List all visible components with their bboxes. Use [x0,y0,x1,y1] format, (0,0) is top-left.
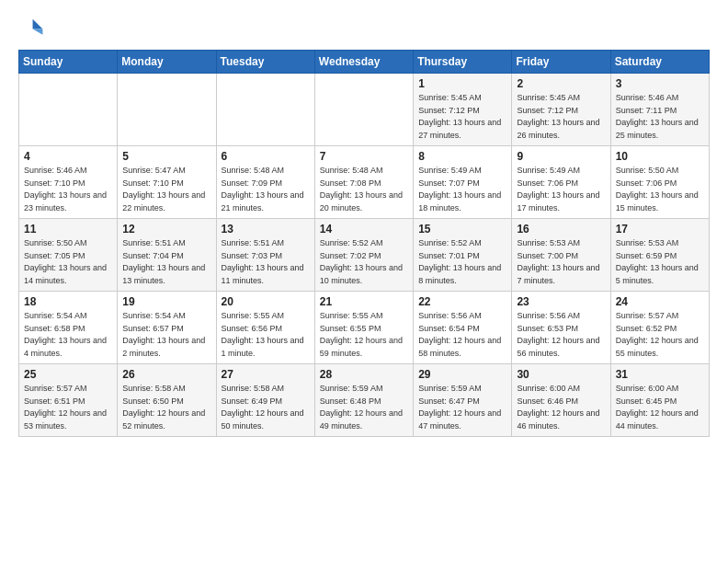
header-saturday: Saturday [610,51,709,74]
calendar-cell: 28Sunrise: 5:59 AM Sunset: 6:48 PM Dayli… [314,364,413,437]
day-info: Sunrise: 5:45 AM Sunset: 7:12 PM Dayligh… [517,92,606,142]
day-number: 15 [418,223,507,236]
day-info: Sunrise: 5:58 AM Sunset: 6:50 PM Dayligh… [122,383,211,432]
calendar-cell: 15Sunrise: 5:52 AM Sunset: 7:01 PM Dayli… [414,219,512,292]
svg-marker-0 [33,19,43,29]
day-info: Sunrise: 5:49 AM Sunset: 7:07 PM Dayligh… [418,165,507,214]
calendar-cell [216,74,314,146]
day-info: Sunrise: 5:59 AM Sunset: 6:48 PM Dayligh… [320,383,409,432]
week-row-5: 25Sunrise: 5:57 AM Sunset: 6:51 PM Dayli… [19,364,710,437]
day-number: 2 [517,77,606,90]
calendar-cell: 11Sunrise: 5:50 AM Sunset: 7:05 PM Dayli… [19,219,118,292]
day-number: 18 [24,295,113,308]
day-info: Sunrise: 5:56 AM Sunset: 6:53 PM Dayligh… [517,310,606,360]
calendar-cell: 7Sunrise: 5:48 AM Sunset: 7:08 PM Daylig… [314,146,413,219]
calendar-table: SundayMondayTuesdayWednesdayThursdayFrid… [18,50,710,437]
day-number: 4 [24,150,113,163]
calendar-cell [19,74,118,146]
calendar-cell: 17Sunrise: 5:53 AM Sunset: 6:59 PM Dayli… [610,219,709,292]
day-number: 30 [517,368,606,381]
calendar-cell: 24Sunrise: 5:57 AM Sunset: 6:52 PM Dayli… [610,292,709,364]
day-info: Sunrise: 5:52 AM Sunset: 7:01 PM Dayligh… [418,237,507,287]
day-number: 14 [320,223,409,236]
day-info: Sunrise: 5:53 AM Sunset: 7:00 PM Dayligh… [517,237,606,287]
calendar-cell: 19Sunrise: 5:54 AM Sunset: 6:57 PM Dayli… [118,292,216,364]
day-number: 6 [222,150,311,163]
calendar-cell: 22Sunrise: 5:56 AM Sunset: 6:54 PM Dayli… [414,292,512,364]
day-info: Sunrise: 5:47 AM Sunset: 7:10 PM Dayligh… [122,165,211,214]
day-number: 31 [616,368,705,381]
svg-marker-1 [33,29,43,35]
week-row-1: 1Sunrise: 5:45 AM Sunset: 7:12 PM Daylig… [19,74,710,146]
day-info: Sunrise: 5:49 AM Sunset: 7:06 PM Dayligh… [517,165,606,214]
calendar-cell: 29Sunrise: 5:59 AM Sunset: 6:47 PM Dayli… [414,364,512,437]
calendar-cell: 1Sunrise: 5:45 AM Sunset: 7:12 PM Daylig… [414,74,512,146]
week-row-4: 18Sunrise: 5:54 AM Sunset: 6:58 PM Dayli… [19,292,710,364]
day-info: Sunrise: 6:00 AM Sunset: 6:45 PM Dayligh… [616,383,705,432]
day-info: Sunrise: 5:55 AM Sunset: 6:55 PM Dayligh… [320,310,409,360]
calendar-header-row: SundayMondayTuesdayWednesdayThursdayFrid… [19,51,710,74]
day-info: Sunrise: 5:48 AM Sunset: 7:08 PM Dayligh… [320,165,409,214]
calendar-cell: 5Sunrise: 5:47 AM Sunset: 7:10 PM Daylig… [118,146,216,219]
day-number: 29 [418,368,507,381]
calendar-cell: 18Sunrise: 5:54 AM Sunset: 6:58 PM Dayli… [19,292,118,364]
calendar-cell: 3Sunrise: 5:46 AM Sunset: 7:11 PM Daylig… [610,74,709,146]
week-row-2: 4Sunrise: 5:46 AM Sunset: 7:10 PM Daylig… [19,146,710,219]
calendar-cell: 4Sunrise: 5:46 AM Sunset: 7:10 PM Daylig… [19,146,118,219]
day-number: 1 [418,77,507,90]
calendar-cell: 10Sunrise: 5:50 AM Sunset: 7:06 PM Dayli… [610,146,709,219]
calendar-cell: 30Sunrise: 6:00 AM Sunset: 6:46 PM Dayli… [512,364,610,437]
calendar-cell: 23Sunrise: 5:56 AM Sunset: 6:53 PM Dayli… [512,292,610,364]
day-info: Sunrise: 5:48 AM Sunset: 7:09 PM Dayligh… [222,165,311,214]
day-info: Sunrise: 5:59 AM Sunset: 6:47 PM Dayligh… [418,383,507,432]
day-number: 27 [222,368,311,381]
calendar-cell: 6Sunrise: 5:48 AM Sunset: 7:09 PM Daylig… [216,146,314,219]
calendar-cell: 8Sunrise: 5:49 AM Sunset: 7:07 PM Daylig… [414,146,512,219]
day-info: Sunrise: 5:50 AM Sunset: 7:05 PM Dayligh… [24,237,113,287]
header-thursday: Thursday [414,51,512,74]
day-number: 26 [122,368,211,381]
day-number: 8 [418,150,507,163]
logo [18,15,48,40]
day-number: 25 [24,368,113,381]
day-number: 10 [616,150,705,163]
header-friday: Friday [512,51,610,74]
calendar-cell: 25Sunrise: 5:57 AM Sunset: 6:51 PM Dayli… [19,364,118,437]
day-info: Sunrise: 5:52 AM Sunset: 7:02 PM Dayligh… [320,237,409,287]
day-info: Sunrise: 5:51 AM Sunset: 7:04 PM Dayligh… [122,237,211,287]
day-number: 13 [222,223,311,236]
day-info: Sunrise: 5:53 AM Sunset: 6:59 PM Dayligh… [616,237,705,287]
day-number: 19 [122,295,211,308]
header-monday: Monday [118,51,216,74]
day-number: 7 [320,150,409,163]
calendar-cell [118,74,216,146]
calendar-cell: 14Sunrise: 5:52 AM Sunset: 7:02 PM Dayli… [314,219,413,292]
day-info: Sunrise: 6:00 AM Sunset: 6:46 PM Dayligh… [517,383,606,432]
day-number: 22 [418,295,507,308]
day-number: 3 [616,77,705,90]
calendar-cell: 20Sunrise: 5:55 AM Sunset: 6:56 PM Dayli… [216,292,314,364]
day-info: Sunrise: 5:54 AM Sunset: 6:57 PM Dayligh… [122,310,211,360]
calendar-cell [314,74,413,146]
day-info: Sunrise: 5:57 AM Sunset: 6:52 PM Dayligh… [616,310,705,360]
calendar-cell: 27Sunrise: 5:58 AM Sunset: 6:49 PM Dayli… [216,364,314,437]
calendar-cell: 9Sunrise: 5:49 AM Sunset: 7:06 PM Daylig… [512,146,610,219]
day-number: 16 [517,223,606,236]
day-number: 9 [517,150,606,163]
day-number: 11 [24,223,113,236]
header-tuesday: Tuesday [216,51,314,74]
calendar-cell: 26Sunrise: 5:58 AM Sunset: 6:50 PM Dayli… [118,364,216,437]
day-number: 12 [122,223,211,236]
week-row-3: 11Sunrise: 5:50 AM Sunset: 7:05 PM Dayli… [19,219,710,292]
day-info: Sunrise: 5:57 AM Sunset: 6:51 PM Dayligh… [24,383,113,432]
day-info: Sunrise: 5:54 AM Sunset: 6:58 PM Dayligh… [24,310,113,360]
day-info: Sunrise: 5:45 AM Sunset: 7:12 PM Dayligh… [418,92,507,142]
day-number: 5 [122,150,211,163]
calendar-cell: 16Sunrise: 5:53 AM Sunset: 7:00 PM Dayli… [512,219,610,292]
day-info: Sunrise: 5:55 AM Sunset: 6:56 PM Dayligh… [222,310,311,360]
calendar-cell: 13Sunrise: 5:51 AM Sunset: 7:03 PM Dayli… [216,219,314,292]
day-number: 23 [517,295,606,308]
day-number: 20 [222,295,311,308]
day-info: Sunrise: 5:51 AM Sunset: 7:03 PM Dayligh… [222,237,311,287]
calendar-cell: 12Sunrise: 5:51 AM Sunset: 7:04 PM Dayli… [118,219,216,292]
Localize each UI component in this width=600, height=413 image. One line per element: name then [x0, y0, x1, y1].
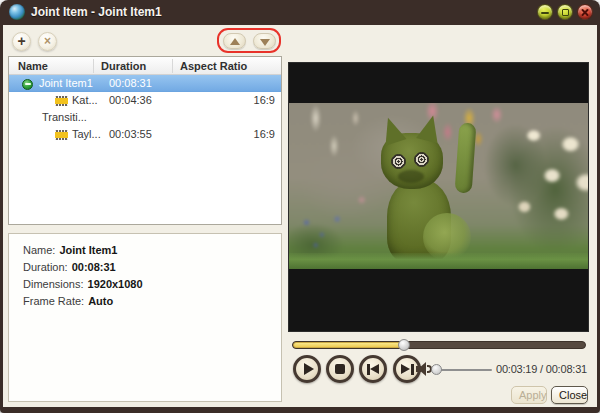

→ **Exercise prompt**
Gather up every line in the data above that contains the word "SundayMondayTuesdayWednesdayThursdayFrid", copying each one.

→ **Answer to this problem**
calendar-table: SundayMondayTuesdayWednesdayThursdayFrid… [18,50,710,437]
calendar-header-row: SundayMondayTuesdayWednesdayThursdayFrid… [19,51,710,74]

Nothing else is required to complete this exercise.